Both attempts failed for lack of performance but, if they can bring non-volatile storage up to the same performance level as RAM, that problem might go away.

2013-04-15 11:36 am
Laurence
You’re missing his point there. I think he’s talking about the future of storage working a bit like this:
Say you have a character array of the alphabet, you can just request the 5th element in that array and the value returned would be “e”. Say if that array was actually a file in RAM, then we’d only ever need to pass pointers rather than having to duplicate the the file (ie persistent version in storage and and a volatile version in RAM).
There’s a few issues with that mindset though:
1/ You’d need to know all the memory addresses of each bit of data you’re wanting to retrieve before hand. That would require an epic centralised database that would fragment in no time at all. This isn’t a show stopper though, there will be ways around it, but it’s certainly a major issue that would need to be resolved. (it’s probably worth noting that we can already jump to specific blocks of data within a file without having to preload the file beforehand. But it’s beyond impractical to do so, which is why we use the much simpler approach we have currently)
2/ The contents of files are not static. Take XML parsing, the tags will land in different locations within the file depending on the data held (bad example, but the 5th line of a dictionary will differ depending on the language of the dictionary).

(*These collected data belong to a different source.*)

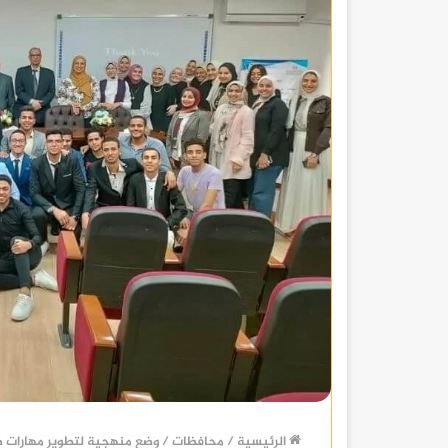
الرئيسية
/
محافظات
/
وضع منهجية لتطوير مهارات طل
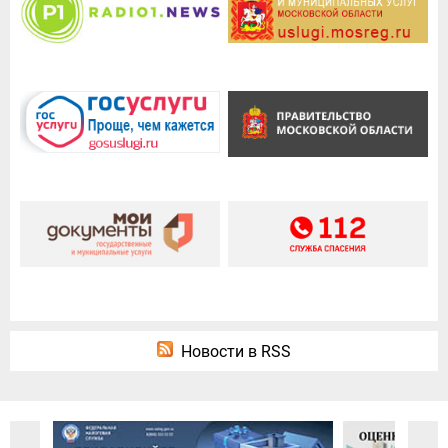
Новости в RSS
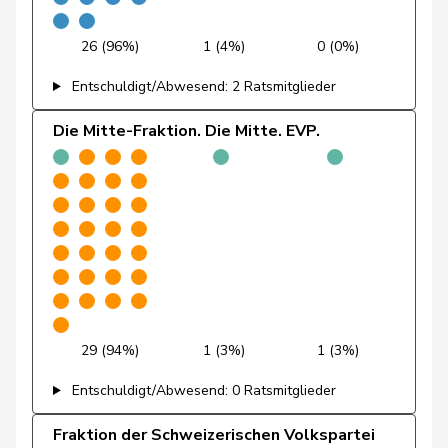
Friedli
Esther
SVP
V
SG
26 (96%)
1 (4%)
0 (0%)
Funiciello
Tamara
SP
S
BE
Entschuldigt/Abwesend: 2 Ratsmitglieder
Gafner
Andreas
EDU
V
BE
Die Mitte-Fraktion. Die Mitte. EVP.
Andrea
Geissbühler
SVP
V
BE
Martina
Giacometti
Anna
FDP
RL
GR
Giezendanner
Benjamin
SVP
V
AG
Girod
Bastien
GRÜNE
G
ZH
29 (94%)
1 (3%)
1 (3%)
Glanzmann-
Entschuldigt/Abwesend: 0 Ratsmitglieder
Ida
Mitte
M-E
LU
Hunkeler
Fraktion der Schweizerischen Volkspartei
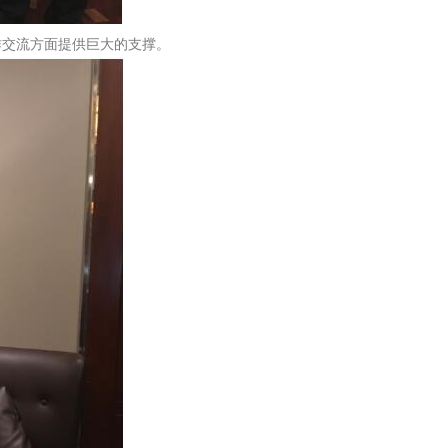
作交流方面提供巨大的支撑。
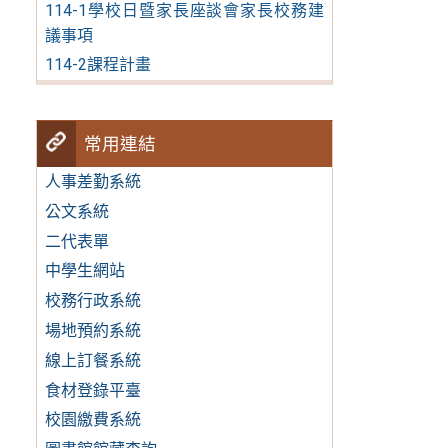
114-1學校日暨家長座談會家長校務建
議事項
114-2課程計畫
常用連結
人事差勤系統
公文系統
二代表單
中學生網站
校務行政系統
場地預約系統
線上訂餐系統
食材登錄平臺
校園繳費系統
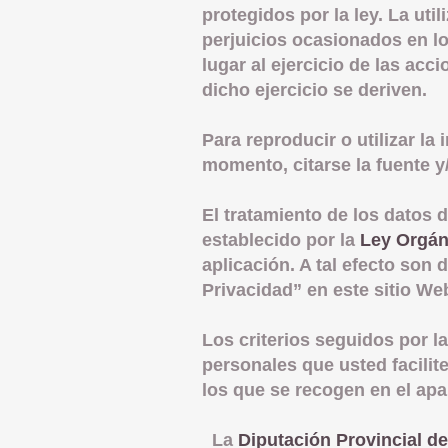
protegidos por la ley. La uti
perjuicios ocasionados en lo
lugar al ejercicio de las ac
dicho ejercicio se deriven.
Para reproducir o utilizar l
momento, citarse la fuente y
El tratamiento de los datos d
establecido por la
Ley Orgán
aplicación. A tal efecto son
Privacidad” en este sitio We
Los criterios seguidos por l
personales que usted facilite
los que se recogen en el ap
La
Diputación Provincial de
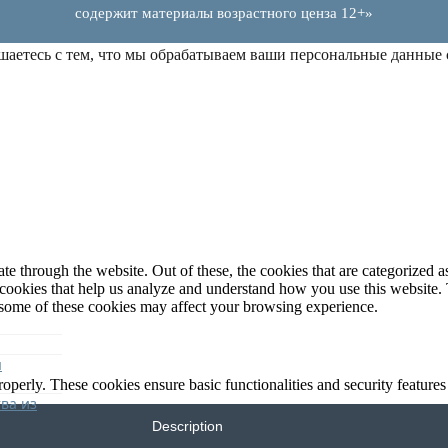
содержит материалы возрастного ценза 12+»
шаетесь с тем, что мы обрабатываем ваши персональные данные
 through the website. Out of these, the cookies that are categorized as
y cookies that help us analyze and understand how you use this website.
f some of these cookies may affect your browsing experience.
я
roperly. These cookies ensure basic functionalities and security feature
ва из
Description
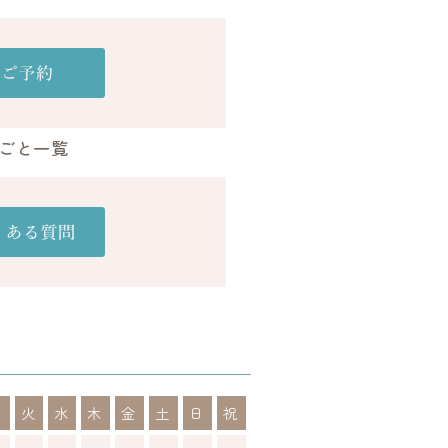
ごと一覧
月
火
水
木
金
土
日
祝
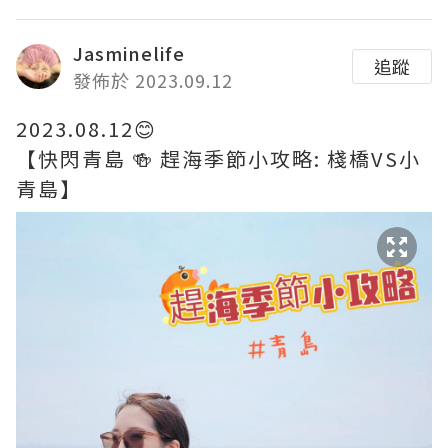
Jasminelife
追蹤
發佈於 2023.09.12
2023.08.12😊
【快閃青島 🍻 趕海季節小攻略: 棧橋VS小
青島】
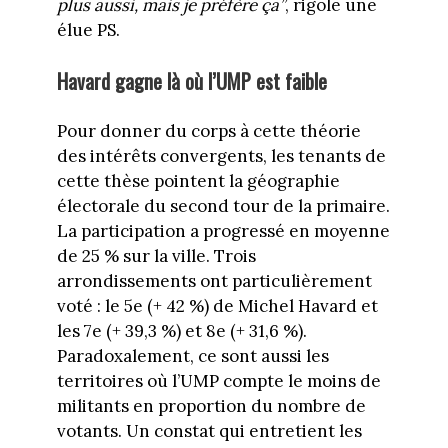
plus aussi, mais je préfère ça”
, rigole une
élue PS.
Havard gagne là où l’UMP est faible
Pour donner du corps à cette théorie
des intérêts convergents, les tenants de
cette thèse pointent la géographie
électorale du second tour de la primaire.
La participation a progressé en moyenne
de 25 % sur la ville. Trois
arrondissements ont particulièrement
voté : le 5e (+ 42 %) de Michel Havard et
les 7e (+ 39,3 %) et 8e (+ 31,6 %).
Paradoxalement, ce sont aussi les
territoires où l’UMP compte le moins de
militants en proportion du nombre de
votants. Un constat qui entretient les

So most forms of structured data will still need to be stepped through before they can be parsed – which defeats the point of “spaghettifying” pointers.
What wouldn’t be an issue is “in memory” changes no affecting the saved versions (eg opening a Word document, making edits and the version I’m editing not automatically editing the version I have saved unless I explicitly click “save”) as we already have technology developed that works around that limitation (CoW file systems).
While TempleOS’s vision is interesting, I think it adds waaay too much complexity for comparatively little gain. Particularly when most instances of structured data will still need to be stepped through.
2013-04-15 7:35 pm
Flatland_Spider
Honestly, the most promising use I can think of for what you’re envisioning is what WinFS and GNOME Storage were trying for… A filesystem that, rather than being hierarchical, is an SQL database.
Both attempts failed for lack of performance but, if they can bring non-volatile storage up to the same performance level as RAM, that problem might go away.
BeFS did the filesystem as a database thing well before those two, and it worked really well.

2013-04-16 12:30 am
TempleOS
If we never replace RAM with NVRAM… there are machines that never reboot. You could design a crazy system that would be demolished if it ever lost power. You could treat RAM like NVRAM in an insane sort of way.
Then, imagine your file system directories done with KMAlloc() or whatever, and get rid of the concept of blocks, just bytes. A file is just some memory from KMAlloc().
“KMAlloc” is kernel malloc in Linux right? I have a different name in my OS.